Mc 3, 7-12 - As multidões seguem Jesus

 

        

 

 

 

Por onde Jesus passava, multidões se aglomeravam em torno dele para ouvi-lo e ver as obras que realizava. A sua palavra alimentava os que tinham fome de Deus e curava os que buscavam libertar-se de seus males. Movidos pela fé, muitos se achegavam a Ele, tocavam-no e, pelo poder que dele provinha, eram curados e perdoados de seus pecados. Até os demônios, ao perceberem sua presença, tremiam e reconheciam sua verdadeira identidade, declarando: “Tu és o Filho de Deus”. 

  

Pela força de uma presença cativante e pelo seu modo despretensioso e simples de ser, Jesus manifestava a bondade e a proximidade de Deus. Suas palavras e os milagres realizados adquiriam, então, um sentido todo especial: eram garantia do seu amor e de sua misericórdia.

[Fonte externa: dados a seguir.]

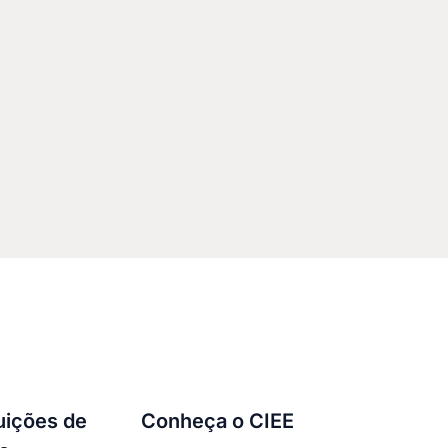
tuições de
Conheça o CIEE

As pessoas afluíam de todas as partes, provinham da Galileia, também dos extremos sul e norte do país, atraídas pelos milagres e por suas palavras, que não deixavam de ser exigentes, porque, no seu dizer, não é a quem dorme que é dado o Reino de Deus, mas aos que ouvem a Palavra e cumprem os seus mandamentos. Os que iam a Jesus, experimentavam, em seus atos e palavras, a salvação, até corporalmente, e sua excepcional bondade. 

 

Os últimos versículos deste texto, falam da multidão, que se acotovelava para chegar até Ele. Sentindo-se apertado e um tanto sufocado, Jesus pede aos discípulos um pequeno barco para melhor falar ao povo e fazer-se presente a cada um. S. Beda aproveita esse detalhe para dizer: “A barca, que serve com diligência ao Senhor no mar, é a Igreja, congregada dentre as nações e que se desliza entre as ondas deste mundo. Quanto mais se dilata para receber a graça de seu fundador, tanto mais majestosa ela se torna para armazenar as coisas de seus passageiros, e assim a barca agitada por quaisquer ventos faz frente às agitadas ondas do mar”. Mesmo assim, muitos desejam tocá-lo, o que faz S. Agostinho exclamar: “Toca-o tu com a fé, ó Igreja católica, toca-o com a fé”.